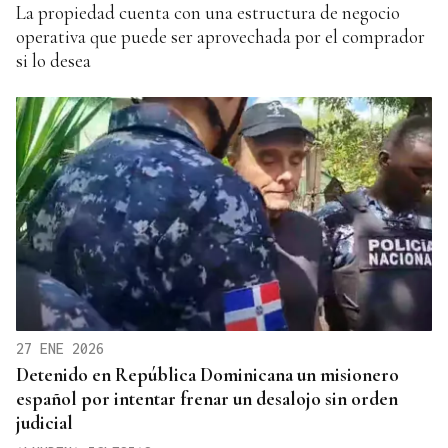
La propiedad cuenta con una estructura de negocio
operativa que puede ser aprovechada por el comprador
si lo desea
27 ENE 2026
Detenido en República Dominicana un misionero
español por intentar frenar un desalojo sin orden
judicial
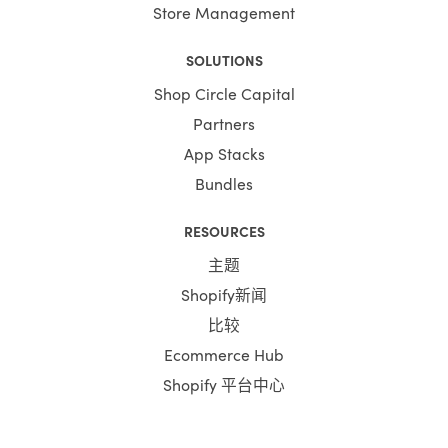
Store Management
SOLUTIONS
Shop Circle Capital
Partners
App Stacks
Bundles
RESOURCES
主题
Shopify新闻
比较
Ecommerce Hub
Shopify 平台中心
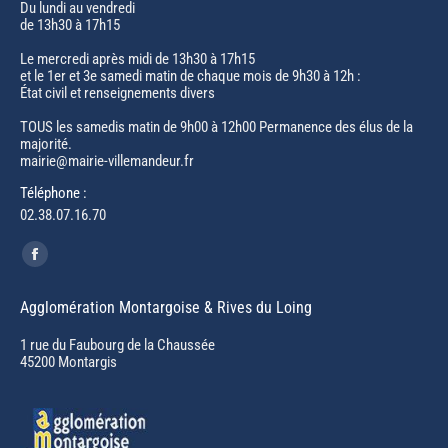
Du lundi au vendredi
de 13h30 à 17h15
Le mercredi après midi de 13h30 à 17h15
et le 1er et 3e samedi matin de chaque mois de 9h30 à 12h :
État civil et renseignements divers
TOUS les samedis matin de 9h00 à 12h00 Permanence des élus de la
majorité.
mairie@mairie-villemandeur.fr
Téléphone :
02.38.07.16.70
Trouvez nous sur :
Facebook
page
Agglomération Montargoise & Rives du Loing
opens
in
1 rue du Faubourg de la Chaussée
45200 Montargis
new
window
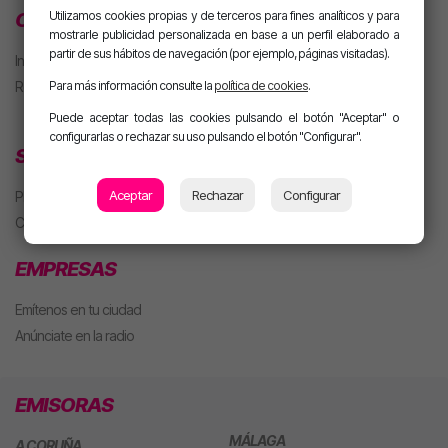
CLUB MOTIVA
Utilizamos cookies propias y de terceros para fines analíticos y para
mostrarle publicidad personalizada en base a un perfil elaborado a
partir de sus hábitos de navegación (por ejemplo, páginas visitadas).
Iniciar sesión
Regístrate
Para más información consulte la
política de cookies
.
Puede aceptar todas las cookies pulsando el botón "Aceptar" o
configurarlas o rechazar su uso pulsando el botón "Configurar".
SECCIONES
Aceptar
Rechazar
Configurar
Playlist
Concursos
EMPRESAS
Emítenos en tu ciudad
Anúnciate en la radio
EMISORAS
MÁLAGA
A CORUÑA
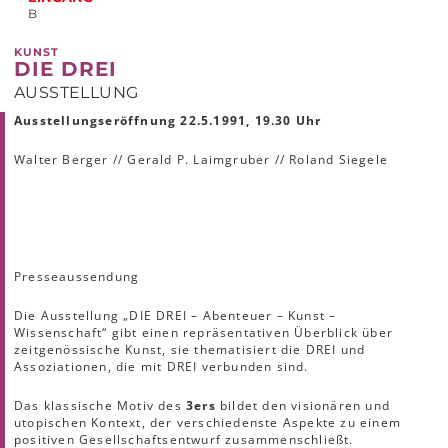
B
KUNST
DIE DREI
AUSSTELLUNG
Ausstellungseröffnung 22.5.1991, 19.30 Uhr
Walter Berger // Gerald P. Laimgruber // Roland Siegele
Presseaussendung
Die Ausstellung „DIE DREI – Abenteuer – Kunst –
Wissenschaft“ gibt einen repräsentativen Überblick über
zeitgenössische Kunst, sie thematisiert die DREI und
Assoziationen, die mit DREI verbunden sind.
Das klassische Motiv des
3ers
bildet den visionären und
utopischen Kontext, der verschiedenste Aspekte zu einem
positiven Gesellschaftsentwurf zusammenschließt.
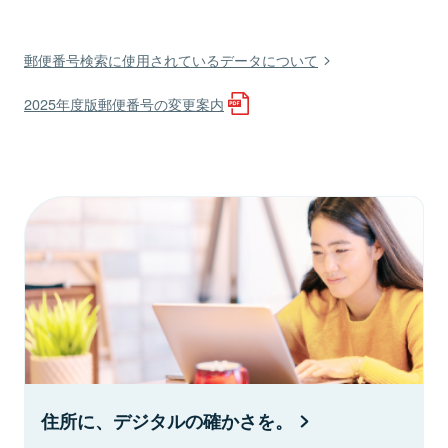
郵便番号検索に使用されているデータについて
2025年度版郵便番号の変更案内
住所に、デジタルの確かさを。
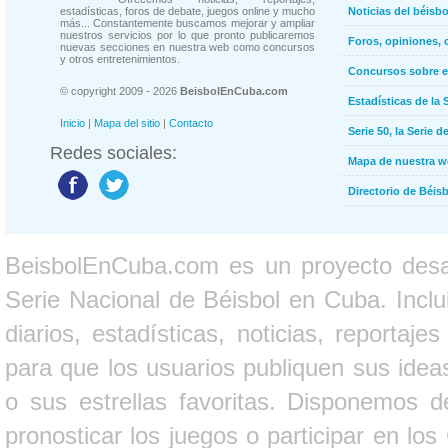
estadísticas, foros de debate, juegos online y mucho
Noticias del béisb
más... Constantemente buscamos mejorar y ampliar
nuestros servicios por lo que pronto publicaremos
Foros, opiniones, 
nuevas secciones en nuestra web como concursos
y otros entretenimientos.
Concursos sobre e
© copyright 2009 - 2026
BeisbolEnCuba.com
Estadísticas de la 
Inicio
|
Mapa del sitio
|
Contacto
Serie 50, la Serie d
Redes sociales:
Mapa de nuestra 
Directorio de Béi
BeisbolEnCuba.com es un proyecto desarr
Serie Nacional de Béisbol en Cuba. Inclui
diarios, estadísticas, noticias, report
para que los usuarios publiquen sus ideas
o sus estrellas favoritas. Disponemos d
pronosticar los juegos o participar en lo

* * *

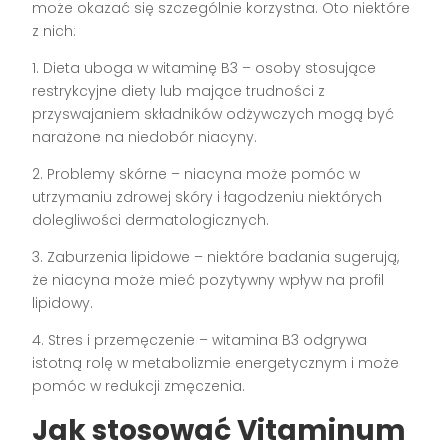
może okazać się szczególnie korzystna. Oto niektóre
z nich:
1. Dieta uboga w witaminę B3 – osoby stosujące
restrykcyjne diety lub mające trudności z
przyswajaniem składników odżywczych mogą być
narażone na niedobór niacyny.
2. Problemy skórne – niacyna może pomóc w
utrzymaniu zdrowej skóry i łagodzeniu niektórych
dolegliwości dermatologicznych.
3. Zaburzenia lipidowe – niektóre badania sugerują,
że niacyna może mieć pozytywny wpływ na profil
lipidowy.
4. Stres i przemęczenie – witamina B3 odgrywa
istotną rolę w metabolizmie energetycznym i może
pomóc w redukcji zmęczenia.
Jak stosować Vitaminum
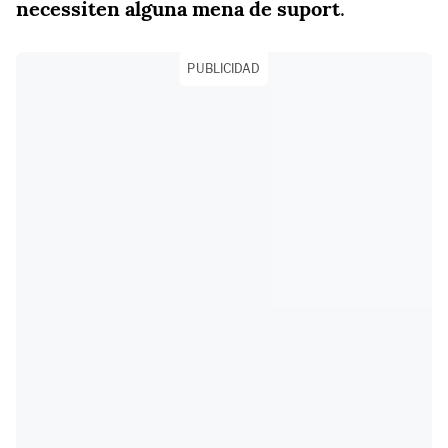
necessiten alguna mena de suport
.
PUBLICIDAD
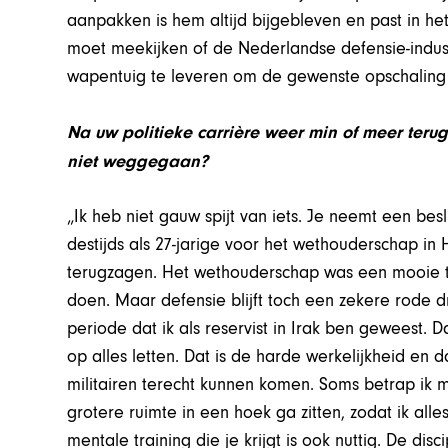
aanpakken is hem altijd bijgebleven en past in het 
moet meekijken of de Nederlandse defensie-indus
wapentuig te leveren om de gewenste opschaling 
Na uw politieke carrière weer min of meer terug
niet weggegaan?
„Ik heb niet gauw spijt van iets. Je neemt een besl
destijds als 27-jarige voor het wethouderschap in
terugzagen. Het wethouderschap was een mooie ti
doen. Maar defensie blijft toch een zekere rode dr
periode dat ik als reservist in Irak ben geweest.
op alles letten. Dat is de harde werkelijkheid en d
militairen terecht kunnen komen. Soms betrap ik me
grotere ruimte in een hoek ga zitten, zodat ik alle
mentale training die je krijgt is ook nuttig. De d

# WHAT YOU WILL DO
Please give the number of lines in the data above that hold "niacyna", and write nothing else.

# RESULT OF THIS EXERCISE
2